The intersection of privacy and customer experience reminds us of the importance of collecting and managing consent -- whether that involves collecting data to personalize an experience or marketing or another initiative we aim to pursue. We saw notable examples (Verizon Wireles, InMobi, etc) of how Federal Communications Commission (FCC) and Federal Trade Commission (FTC) actions in 2015 and 2016 converged on issues of consumer privacy and consent. In both cases, firms used tracking information to deliver targeted ads.

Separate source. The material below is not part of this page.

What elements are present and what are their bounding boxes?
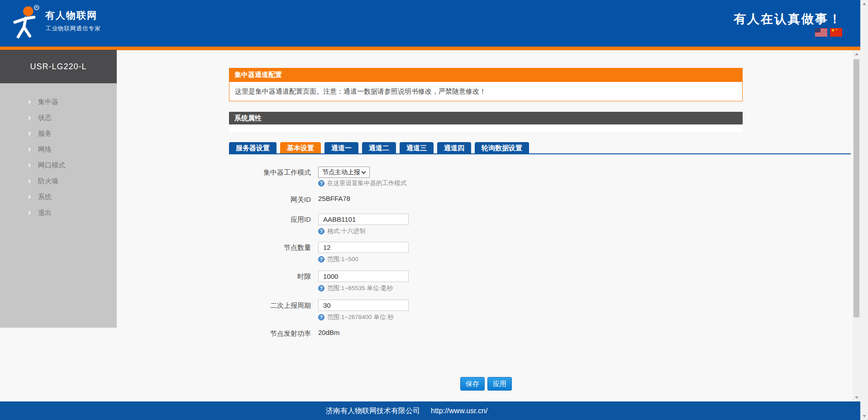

What can brands learn from this? Securing and protecting data is only one aspect of managing privacy. You must also:
1. Develop core capabilities for privacy oversight and accountability. Designating an individual in compliance or legal to decide what you can do with customer data based on regulatory requirements is insufficient. Instead, your firm will need to develop a set of capabilities to create, enforce, and assess policies and practices and thus manage consumer data privacy cohesively. This not only helps with efforts to meet compliance requirements, but also helps you build internal standards for privacy and data usage that align with corporate culture and values to balance data use innovation and risk.
2. Adopt contextual privacy practices to deliver desired customer experiences. One customer's terrific, personalized experience may feel deeply creepy to another. Individual interpretations of privacy matter. The new privacy is all about context. This means that your firm must allow customers to dynamically negotiate the collection and use of their personal data. As your firm designs its desired customer experiences, you must practice a "no surprises" doctrine (be transparent) regarding data collection and use, give consumers meaningful opt-in and consent options, and treat more data types as personally identifiable.